The Bureau proposes to include a data field on the public portal where companies have the option to publicly provide their response to the complaint in a narrative text. The text will appear next to the consumer’s narrative in the database. The proposal states the company would be instructed to avoid the inclusion of PII in the public narrative; however, the Bureau says it will also take reasonable steps to remove PII to minimize (but not eliminate) the risk of identification. The proposal seeks comment on whether the narrative response should be the response provided to the consumer, with PII redacted, or should be a separate narrative written to be put in a public database.


While the CBA fully supports transparency and the availability of useful information to consumers, we strongly oppose the current Proposal. We do not believe the Proposal will achieve meaningful transparency or other practical benefits for consumers without exposing them to significant risk to privacy and other harm. The Proposal’s call for the inclusion of unsubstantiated narratives may, in fact, stymie effective communication and engagement between financial institutions and customers who seek to address and resolve questions and complaints. 

Financial institutions believe that one of the greatest barriers to a narrative database as contemplated by the Proposal is the myriad of security and privacy risks to consumers. Inclusion of even de-identified information will pose significant consumer harm, particularly in an environment where hackers and other malefactors continue to target sensitive financial information. Information released without verification of accuracy or validity, context, and including unresolved and mischaracterized issues, does consumers a disservice and unfairly causes reputational harm to the companies that are the subject of the complaints.

The Bureau continues to expand the Database without recognition of the impact on the consumers and the companies involved, undermining the purpose of the Database by introducing unverified allegations into the public domain without a meaningful opportunity for a financial institution to respond. We strongly believe the Bureau’s Proposal to expand the Database may have significant unintended adverse consequences to consumers and financial institutions. We urge the Bureau to reconsider its policy of adding narratives to the Database. 

The CFPB is statutorily mandated to protect consumers’ proprietary, personal and confidential information

Although the CFPB asserts the Proposal furthers the Bureau’s mandate to ensure consumers are treated fairly in the financial marketplace, no mandate exists for the CFPB to publicly release sensitive complaint-specific information. There are no provisions in the DoddFrank Wall Street Reform and Consumer Protection Act (“DFA”), or any other law, that require or even contemplate public disclosure of complaint information. DFA provides the CFPB with the authority to monitor financial markets and authorizes the CFPB to establish a complaint database merely to “facilitate the centralized collection of, monitoring of, and response to consumer complaints regarding consumer financial products and services.”3 The CFPB contends that publicly disclosing information from the Database will assist in this mission by providing outside parties with the ability to help identify trends and patterns that will in turn help better inform consumers when choosing financial products and services.

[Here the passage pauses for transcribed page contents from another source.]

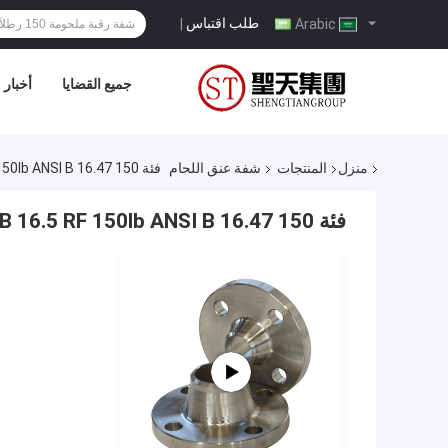
طلب اقتباس
|
Arabic
جميع القضايا
أخبار
منزل
المنتجات
شفة عنق اللحام
فئة 150 ANSI B 16.5 RF 150lb ANSI B 16.47 مزورة بشفة من الصلب الكربوني
فئة 150 ANSI B 16.5 RF 150lb ANSI B 16.47 مزورة بشفة من الصلب الكربوني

Section 1013(b)(3) and Section 1034 are the two provisions in DFA that specifically outline the authority, purpose, function, and limitations of the consumer complaint system. Section 1013(b)(3) outlines the establishment of the process for collecting and tracking complaints as part of the CFPB’s administrative function, including the development of the Database. This includes the requirements for submitting reports to Congress on consumer complaints and the sharing of the information with other agencies. Section 1034 provides specific details with regard to the process and limitations regarding the procedures for responding to consumer complaints.

 Neither of these provisions specifically reference nor contemplate the public disclosure of information contained in the Database. The only provision that references public disclosure is Section 1022(c)(3)(B). While this provision clearly references the public disclosure of “aggregated” reports, at no point does it mandate the creation of a public database that would include complaint-specific information. Reliance on this provision is misplaced because it refers to the CFPB’s general rulemaking authority and only references consumer complaints as one of a number of sources that the CFPB may use for monitoring risks to support rulemaking functions. This does not justify the CFPB’s overreliance on this provision for publicly disclosing complaint-specific information, especially when there are two other provisions in DFA that specifically outline the authority and functions of the consumer complaint process.

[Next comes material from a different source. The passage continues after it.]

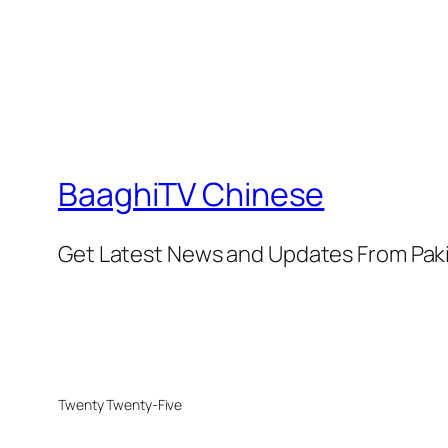
BaaghiTV Chinese
Get Latest News and Updates From Pak
Twenty Twenty-Five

To the contrary, DFA requires the CFPB to ensure that any “proprietary, personal, or confidential consumer information” the Bureau collects is protected from public disclosure.5 DFA also requires the CFPB to observe “standards applicable to Federal agencies for protection of the confidentiality of publicly identifiable information” when it shares complaint information with other regulators.6 These provisions indicate that Congress intended the CFPB to share sensitive information only when doing so confidentially. As discussed in greater detail below, CBA does not believe the CFPB has adequately shown that it can safely and confidentially publish consumer complaint data without significant privacy concerns.

The CFPB has stated that its proposed inclusion of complaint narratives is no different from the practices of the Consumer Product Safety Commission (“CPSC”) and the National Highway Traffic Safety Administration, which also publish consumer narratives in their respective complaint databases. However, unlike the CFPB, Congress expressly required these other agencies to create consumer complaint databases. And whereas Congress specified that those agencies’ databases shall be publicly available, as previously stated, Congress specified that the CFPB must protect confidential consumer information from public disclosure. Without a clear statutory mandate, the CFPB should refrain from publishing complaint narratives until it has completed an exhaustive analysis of the risks involved.

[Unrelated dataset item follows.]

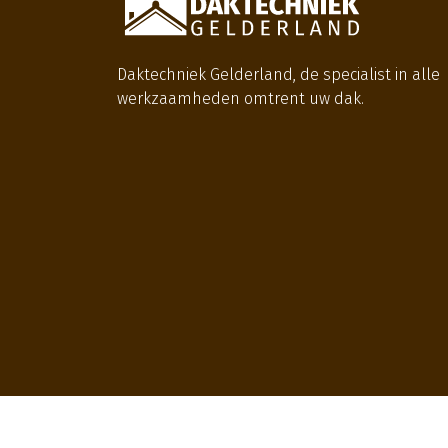
Daktechniek Gelderland, de specialist in alle
werkzaamheden omtrent uw dak.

The Proposal creates consumer harm and privacy concerns

As financial institutions, CBA member banks remain dedicated to maintaining the privacy of our customers’ information. Financial institutions are subject to strict legal prohibitions restricting the release of personally identifiable information, with severe penalties for noncompliance.7 Federal consumer privacy laws and contractual requirements will prevent or, at the very least, severely impede the ability of financial institutions to respond publicly to consumer narratives in a candid and complete manner. 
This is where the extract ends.